[AVAILABLE DATA]
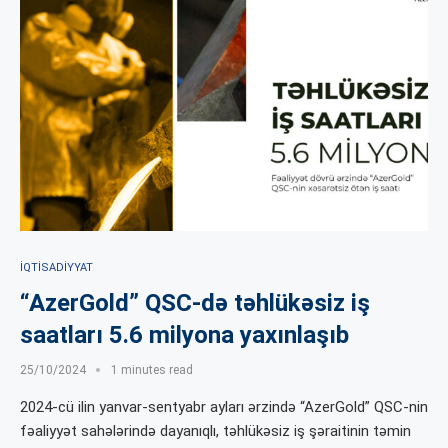
İQTISADIYYAT
“AzerGold” QSC-də təhlükəsiz iş
saatları 5.6 milyona yaxınlaşıb
25/10/2024
1 minutes read
2024-cü ilin yanvar-sentyabr ayları ərzində “AzerGold” QSC-nin
fəaliyyət sahələrində dayanıqlı, təhlükəsiz iş şəraitinin təmin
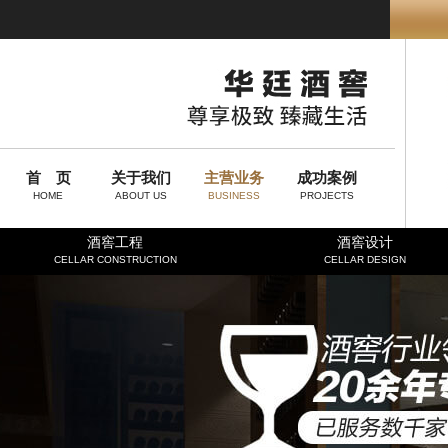
首 页
关于我们
主营业务
成功案例
HOME
ABOUT US
BUSINESS
PROJECTS
酒窖工程
酒窖设计
CELLAR CONSTRUCTION
CELLAR DESIGN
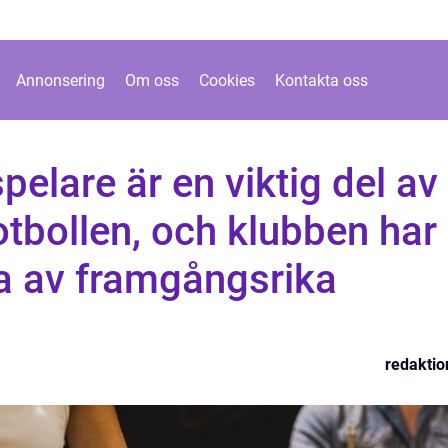
Annonsering
Om oss
Cookies
Kontakta oss
pelare är en viktig del av
tbollen, och klubben har
ia av framgångsrika
redaktio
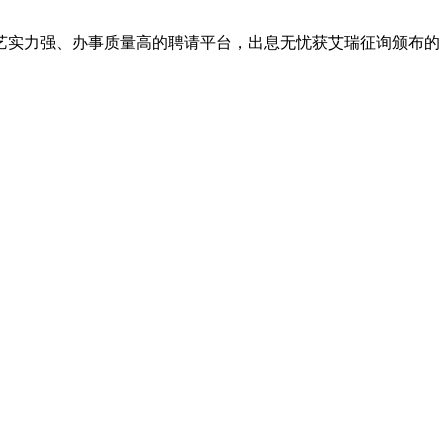
实力强、办事质量高的聘请平台，出息无忧获艾瑞征询颁布的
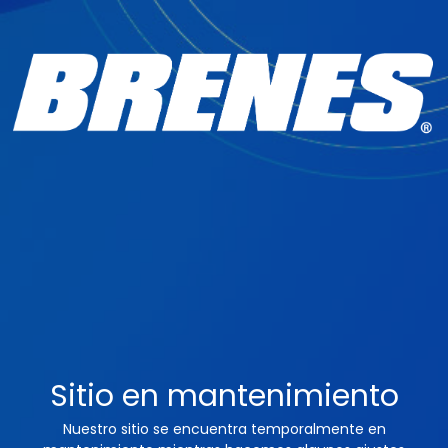
Sitio en mantenimiento
Nuestro sitio se encuentra temporalmente en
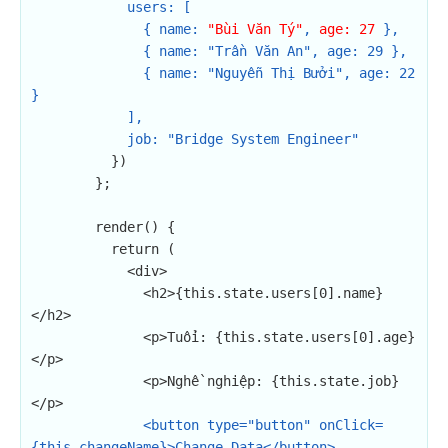
users: [

              { name: 
"Bùi Văn Tý"
, 
age: 27
 },

              { name: "Trần Văn An", age: 29 },

              { name: "Nguyễn Thị Bưởi", age: 22 
}

            ],

            job: "Bridge System Engineer"
          })

        };

        render() {

          return (

            <div>

              <h2>{this.state.users[0].name}
</h2>

              <p>Tuổi: {this.state.users[0].age}
</p>

              <p>Nghề nghiệp: {this.state.job}
</p>

<button type="button" onClick=
{this.changeName}>Change Data</button>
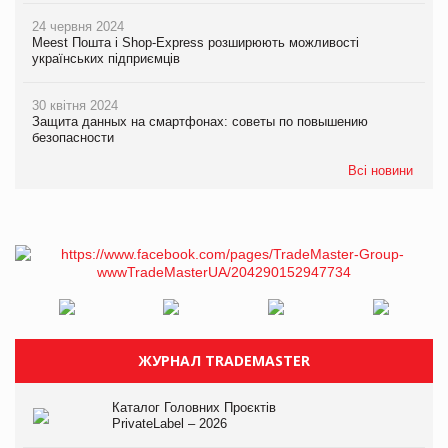
24 червня 2024
Meest Пошта і Shop-Express розширюють можливості
українських підприємців
30 квітня 2024
Защита данных на смартфонах: советы по повышению
безопасности
Всі новини
ЖУРНАЛ TRADEMASTER
Каталог Головних Проєктів
PrivateLabel – 2026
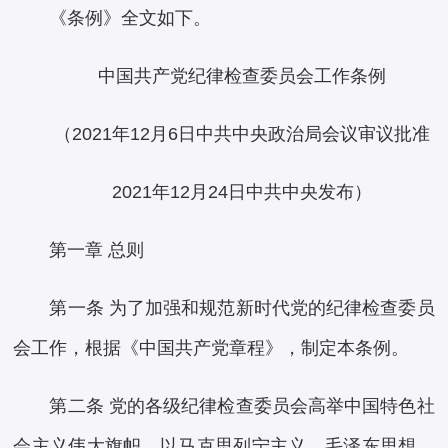
《条例》全文如下。
中国共产党纪律检查委员会工作条例
（2021年12月6日中共中央政治局会议审议批准
2021年12月24日中共中央发布）
第一章 总则
第一条 为了加强和规范新时代党的纪律检查委员
会工作，根据《中国共产党章程》，制定本条例。
第二条 党的各级纪律检查委员会高举中国特色社
会主义伟大旗帜，以马克思列宁主义、毛泽东思想、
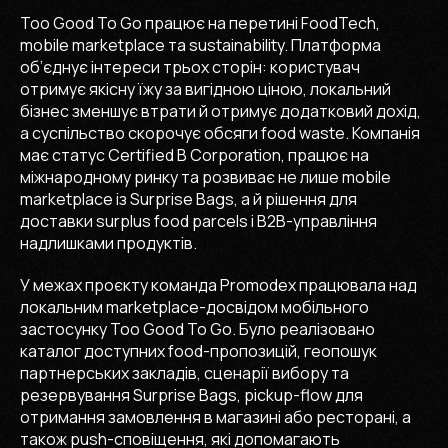
Too Good To Go працює на перетині FoodTech,
mobile marketplace та sustainability. Платформа
об’єднує інтереси трьох сторін: користувач
отримує якісну їжу за вигідною ціною, локальний
бізнес зменшує втрати й отримує додатковий дохід,
а суспільство скорочує обсяги food waste. Компанія
має статус Certified B Corporation, працює на
міжнародному ринку та розвиває не лише mobile
marketplace із Surprise Bags, а й рішення для
доставки surplus food parcels і B2B-управління
надлишками продуктів.
У межах проєкту команда Promodex працювала над
локальним marketplace-досвідом мобільного
застосунку Too Good To Go. Було реалізовано
каталог доступних food-пропозицій, геопошук
партнерських закладів, сценарії вибору та
резервування Surprise Bags, pickup-flow для
отримання замовлення в магазині або ресторані, а
також push-сповіщення, які допомагають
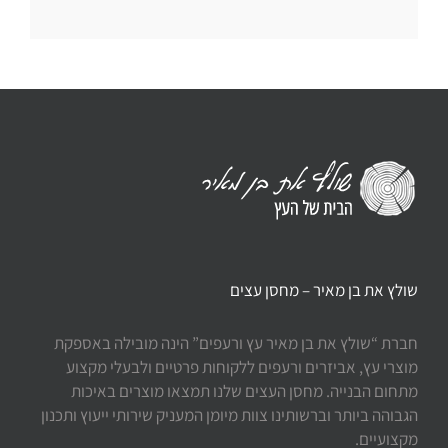
שולץ את בן מאיר – מחסן עצים
חברת “שולץ את בן מאיר עץ ורעפים” הינה מובילה באספקת
מוצרי עץ, אביזרים ורעפים ללקוחות פרטיים ולבעלי מקצוע
מתחום הבנייה. מחסן העצים שלנו תמצאו מוצרים באיכות
הגבוהה ביותר וברשותינו צוות מיומן המעניק שירותי ייעוץ ותכנון
מקצועיים.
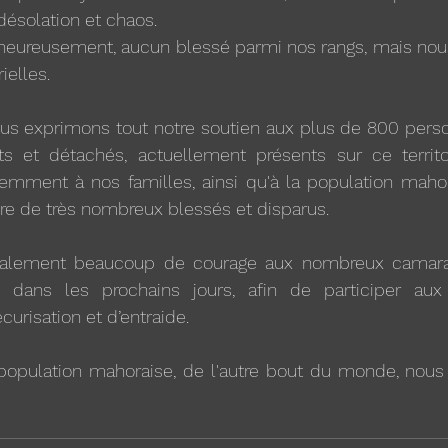
 désolation et chaos.
heureusement, aucun blessé parmi nos rangs, mais nous
ielles.
us exprimons tout notre soutien aux plus de 800 person
ts et détachés, actuellement présents sur ce territo
emment à nos familles, ainsi qu'à la population mahor
re de très nombreux blessés et disparus.
galement beaucoup de courage aux nombreux camarad
 dans les prochains jours, afin de participer aux 
curisation et d’entraide.
population mahoraise, de l'autre bout du monde, nou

[TASK INSTRUCTIONS] Reproduce all lines above exactly. Leave the images out.

[THE COMPLETED TASK]
İQTISADIYYAT
“AzerGold” QSC-də təhlükəsiz iş
saatları 5.6 milyona yaxınlaşıb
25/10/2024
1 minutes read
2024-cü ilin yanvar-sentyabr ayları ərzində “AzerGold” QSC-nin
fəaliyyət sahələrində dayanıqlı, təhlükəsiz iş şəraitinin təmin
首 页
关于我们
主营业务
成功案例
HOME
ABOUT US
BUSINESS
PROJECTS
酒窖工程
酒窖设计
CELLAR CONSTRUCTION
CELLAR DESIGN
Annonsering
Om oss
Cookies
Kontakta oss
pelare är en viktig del av
tbollen, och klubben har
ia av framgångsrika
redaktio
实力强、办事质量高的聘请平台，出息无忧获艾瑞征询颁布的
Sitio en mantenimiento
Nuestro sitio se encuentra temporalmente en
users: [

              { name: 
"Bùi Văn Tý"
, 
age: 27
 },

              { name: "Trần Văn An", age: 29 },

              { name: "Nguyễn Thị Bưởi", age: 22 
}

            ],

            job: "Bridge System Engineer"
          })

        };

        render() {

          return (

            <div>

              <h2>{this.state.users[0].name}
</h2>

              <p>Tuổi: {this.state.users[0].age}
</p>

              <p>Nghề nghiệp: {this.state.job}
</p>

<button type="button" onClick=
{this.changeName}>Change Data</button>
24 червня 2024
Meest Пошта і Shop-Express розширюють можливості
українських підприємців
30 квітня 2024
Защита данных на смартфонах: советы по повышению
безопасности
Всі новини
ЖУРНАЛ TRADEMASTER
Каталог Головних Проєктів
PrivateLabel – 2026
《条例》全文如下。
中国共产党纪律检查委员会工作条例
（2021年12月6日中共中央政治局会议审议批准
2021年12月24日中共中央发布）
第一章 总则
第一条 为了加强和规范新时代党的纪律检查委员
会工作，根据《中国共产党章程》，制定本条例。
第二条 党的各级纪律检查委员会高举中国特色社
会主义伟大旗帜，以马克思列宁主义、毛泽东思想、
Too Good To Go працює на перетині FoodTech,
mobile marketplace та sustainability. Платформа
об’єднує інтереси трьох сторін: користувач
отримує якісну їжу за вигідною ціною, локальний
бізнес зменшує втрати й отримує додатковий дохід,
а суспільство скорочує обсяги food waste. Компанія
має статус Certified B Corporation, працює на
міжнародному ринку та розвиває не лише mobile
marketplace із Surprise Bags, а й рішення для
доставки surplus food parcels і B2B-управління
надлишками продуктів.
У межах проєкту команда Promodex працювала над
локальним marketplace-досвідом мобільного
застосунку Too Good To Go. Було реалізовано
каталог доступних food-пропозицій, геопошук
партнерських закладів, сценарії вибору та
резервування Surprise Bags, pickup-flow для
отримання замовлення в магазині або ресторані, а
також push-сповіщення, які допомагають
שולץ את בן מאיר – מחסן עצים
חברת “שולץ את בן מאיר עץ ורעפים” הינה מובילה באספקת
מוצרי עץ, אביזרים ורעפים ללקוחות פרטיים ולבעלי מקצוע
מתחום הבנייה. מחסן העצים שלנו תמצאו מוצרים באיכות
הגבוהה ביותר וברשותינו צוות מיומן המעניק שירותי ייעוץ ותכנון
מקצועיים.
 désolation et chaos.
heureusement, aucun blessé parmi nos rangs, mais nous
ielles.
us exprimons tout notre soutien aux plus de 800 person
ts et détachés, actuellement présents sur ce territo
emment à nos familles, ainsi qu'à la population mahor
re de très nombreux blessés et disparus.
galement beaucoup de courage aux nombreux camarad
 dans les prochains jours, afin de participer aux 
curisation et d’entraide.
population mahoraise, de l'autre bout du monde, nou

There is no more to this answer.